Proposition: For every topological space $X$ the topology of uniform convergence on $C(\mathbb R, X)$ is finer than the topology of pointwise convergence.

Proof: The equivalence of (1) above shows that it suffices to prove that if $f \in C(\mathbb R, X)$ is in the closure of a set $A \subseteq C(\mathbb R, X)$ with respect to the topology of pointwise convergence, then $f$ is in the closure of $A$ with respect to the topology of pointwise convergence. Let $U = C(\mathbb R, X) \cap \bigcap_{i=1}^k p_{x_i}^{-1}(U_i)$ be a neighboorhood of $f$ in the topology of pointwise convergence; since the sets $U_i$ are open in $R$, there exists an $\epsilon > 0$ such that $(f(x_i) - \epsilon, f(x_i) + \epsilon) \subseteq U_i$ for $i = 1,2,\ldots,k$. As $f = \lim f_j$, where $f_j \in A$ for $j = 1,2,\ldots$ there exists a $j$ such that $|f(x) - f_j(x)| < \epsilon$ for every $x \in X$, in particular, $f_j(x_i) \in U_i$ for $i = 1,2,\ldots, k,$ and this shows that $U\cap A \ne \emptyset$. q.e.d.
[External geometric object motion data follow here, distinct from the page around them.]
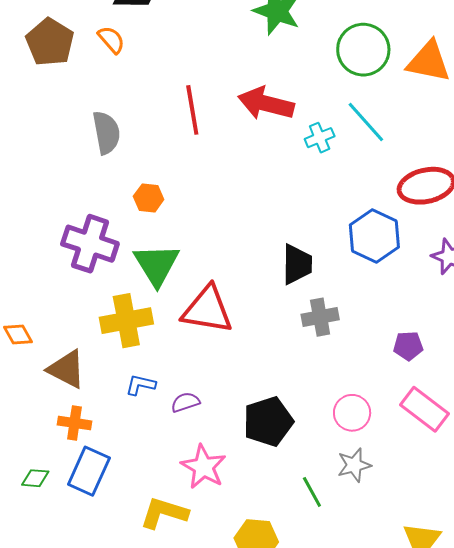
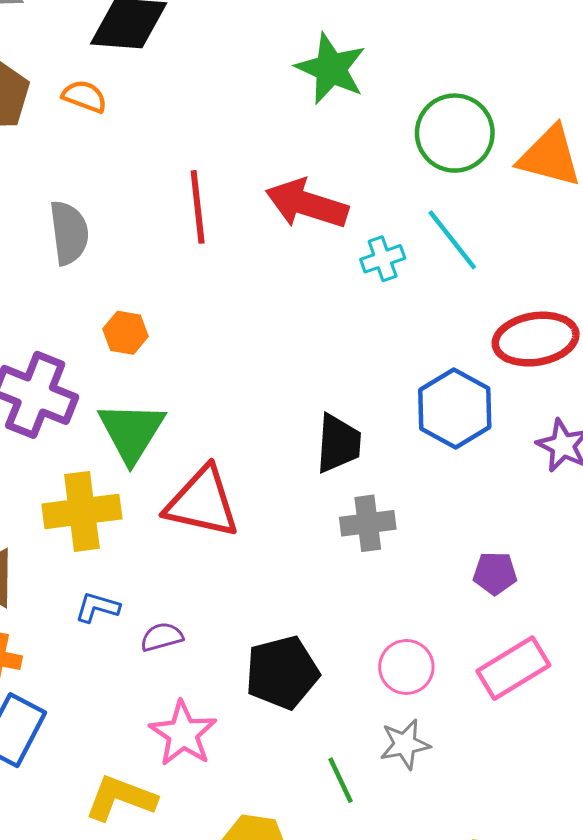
orange semicircle: (111, 40) -> (84, 96), turned -32
pink rectangle: (425, 409) -> (513, 668), turned -72

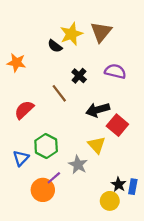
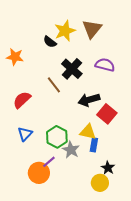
black cross: (79, 76) -> (72, 69), size x1.5
yellow triangle: (97, 145) -> (88, 132), turned -36
green hexagon: (46, 146) -> (57, 137), moved
blue triangle: (21, 158) -> (25, 134), moved
blue rectangle: (133, 187) -> (94, 145), moved

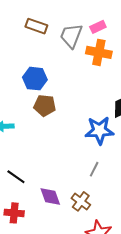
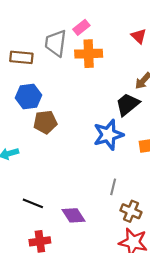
brown rectangle: (36, 26) -> (21, 57), moved
gray line: (94, 169) -> (113, 187), moved
brown cross: (81, 201) -> (131, 211), moved

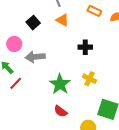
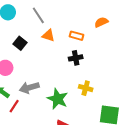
orange rectangle: (94, 11) -> (76, 36), moved
gray arrow: (35, 57) -> (29, 88), moved

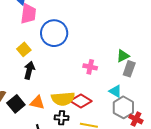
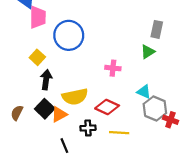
gray rectangle: (129, 69) -> (157, 29), moved
yellow semicircle: (63, 99) -> (75, 97), moved
orange triangle: (37, 103) -> (59, 114), turned -35
black square: (16, 104) -> (45, 109), moved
I don't understand the proof strategy, why "The equivalence of (1) above shows that it suffices to prove that if $f \in C(\mathbb R, X)$ is in the closure of a set $A \subseteq C(\mathbb R, X)$ with respect to the topology of pointwise convergence", I don't see the connection, because it is a characterisation of continuous functions, and has so nothing to do with the topology on the set $C(\mathbb R, X)$ (because here continouity refers to the topologies on $\mathbb R$ and $X$), can someone explain this to me?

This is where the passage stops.